I had my last day of high school class today. I should be thrilled. I hate high school class. But in all honesty, I’m kind of sad. How in the hell can I be done with high school? I’ve spent four years at Arrupe Jesuit, and granted, a good amount of my time there has been pretty torturous, but even so, I’ve come to really love that place. In spite of all the bitchy friends, crappy math teachers, and crippling amounts of homework, it really breaks my heart to be leaving. I spent my whole freshman year there as an awkward and friendless misfit. Now I actually feel like I belong. I still hate it sometimes, but I’m at home there. I’m comfortable with the people. I no longer worry so much about the way I act around them, and I’m not obsessed with making people like me. My entire class of 55 kids has grown close enough over these past four years that most of us are pretty damn comfortable with each other. We know each other, and as my classmate Adrian said at our senior retreat, we’ve all got each others’ backs, and we all know that. At school, I’m happy just chillin’ anywhere at all—in the gym watching boys shoot hoops, in the lobby joking with whoever else might be there waiting for their Mom to pick them up, or on the bus laughing my ass off on the way to work. I love most of my classmates at and even some of the teachers. It’s so frightening and shocking to be leaving them all behind.

This isn’t to say that I’m not excited for my future…I am. It’s just that I know virtually nothing about it. I know I’m going to DU. And I
plan on studying writing. But aside from that, I know absolutely nothing about what my life will become. I’m saying goodbye to almost everyone I know. I certainly hope to keep in touch with my closest friends, but there’s no way our relationships are going to be the same as they are now. We won’t be able to talk through math class or waste time in the computer lab anymore. We will no longer spend hours on the school bus together or laugh our asses off at lunch while picking at DJ the lunch lady’s infamous “tater tot casserole” or glorious “chocolate surprise.”

I don’t know how much I’ll miss high school…but I will definitely remember its high points. Today, for instance, we seniors were pretty excited that it was our last day of class.
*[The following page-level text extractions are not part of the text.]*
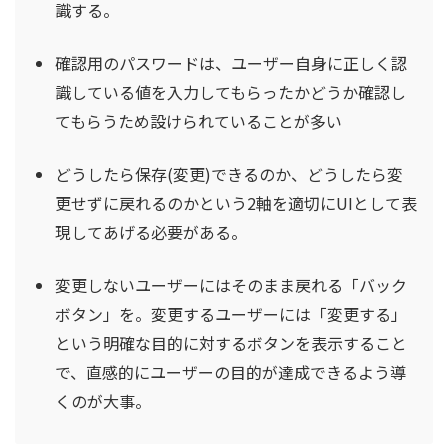
識する。
確認用のパスワードは、ユーザー自身に正しく認
識している値を入力してもらったかどうか確認し
てもらうため設けられていることが多い
どうしたら保存(変更)できるのか、どうしたら変
更せずに戻れるのかという2軸を適切にUIとして表
現してあげる必要がある。
変更しないユーザーにはそのまま戻れる「バック
ボタン」を。変更するユーザーには「変更する」
という明確な目的に対するボタンを表示すること
で、直感的にユーザーの目的が達成できるよう導
くのが大事。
While the community aspect of school is fabulous, the academic part sucks. So we were pretty damn glad to know that we would never again have to sit through another treacherous 65 minutes of high school calculus.

In third period civics, the two social studies teachers I’ve had presented us with mix CDs…full of songs and sound clips from the past four years. Something about hearing the
Neighborhood Map Machine theme song and a stuttering lawyer from the film My Cousin Vinny made me want to cry. High school seems so much more wonderful in retrospect than it does when you’re actually living through it. The past four years were at times a haze of exhaustion and angst, but I think that, overall, I really and truly loved my experience. I’ve turned into one of those people I never thought I would be – the kind of happy girl who loves high school.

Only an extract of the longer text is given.